Before catching the New Yorker update on the life of Kalief Browder I was on a high. Waiting in line for a coffee following a series of meetings with division heads at the U.S. Department of Justice; the conversations taking a particular focus on ways we can better meet the needs of young people impacted by crime and violence. Discussing solutions that did not shy away from the reality of widespread racial inequities, structural barriers, and deep distrust so many rightfully harbor for the very systems purporting to protect them. It all felt very productive; hopeful; inspiring.
But when I read this my stomach dropped from under me. Hope and productivity instantly dried up.
The tragedy of Kalief Browder caused me to reflect in real time on my own work and life experiences. The kids I’ve met on the inside of the system (94 percent of whom have undergone serious trauma). How quickly an injustice like this is to explode on the Internet as a talking point and as a way to humanize a statistic. Yet how uncomfortable an injustice like this is to sit too close to. How infrequently the conversation sticks.
I’m reflecting on the too often dizzying disconnect between policy and where the rubber meets the road. The incomprehensibility of these events to most power-holders and decision-makers.
I’m thinking back on the egregious (and squarely unconstitutional) exchange I had last year with a detective (who had no idea what I do for a living) who unsuccessfully tried to pressure me into identifying a young man of color as my attacker/robber in a police lineup.
How many other victims of violence experience the pressure to falsely ID in their most vulnerable moments. Notwithstanding their repeated accounts that the (literally) blinding circumstances were not conducive to making an ID.
How hard-wired our system is to blow it, time and time again. The human consequences of these reinforcing absurdities.
I am thinking of 16-years-old Kalief being wrongfully accused and the many reasons his family and many other families are unable to make bail. Of the next three years that ticked by on the inside without him ever being convicted of a crime. What those three years did to every person who loved him.
I am thinking of the monetary price tag; the systemic resources that literally paid for the shenanigans that kept Kalief there to the safety and benefit of no one.
I am thinking of Kalief being repeatedly and intentionally starved, denied showers, again and again exposed to horrific violence, including at the hands of those charged to protect him.
I’m thinking of these incidents being captured on tape. Of his five to six attempts at suicide while in custody. Of his documented pleas to the correctional officers to please connect him with mental health support as he buckled, as nearly all humans do, under the unfathomable psychological weight of these circumstances. Of spending nearly two out of three years in the torture known as solitary confinement.

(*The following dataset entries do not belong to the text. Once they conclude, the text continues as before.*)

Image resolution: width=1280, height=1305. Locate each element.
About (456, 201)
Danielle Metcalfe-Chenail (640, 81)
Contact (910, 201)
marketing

Of the strength it’s taken him to speak out about unspeakable things. Of the bravery that lived within a young man able to share, once on the other side, what it was like to be “petrified all day… not knowing when the next harm would come.”
That he might not have ever stopped being petrified. That he pushed forward nonetheless so that others would not need to know his particular breed of pain.
I’m reflecting on how many choose not to share. Of what it’s like to be petrified. The chemical, emotional and spiritual reaction of human beings when in petrified moments, instead of other humanity, they find “nobody wanted to listen.”
Not wondering about those things? Read about him twice.
What I hold sacred is dignity. And for that reason, I’m reflecting on my conversations on these very topics at some of the highest offices in our justice system today. And I’m quite sure that none of them mean anything if we can’t connect them to ensuring this child a more dignified experience on this earth.
I am renewing my hope in the name of this beautiful and resilient soul.
That he found the peace he was clamoring for.
That we work where the rubber meets the road.
That his death will not be in vain.
Miles to go before we sleep. Rest in power, Kalief Browder.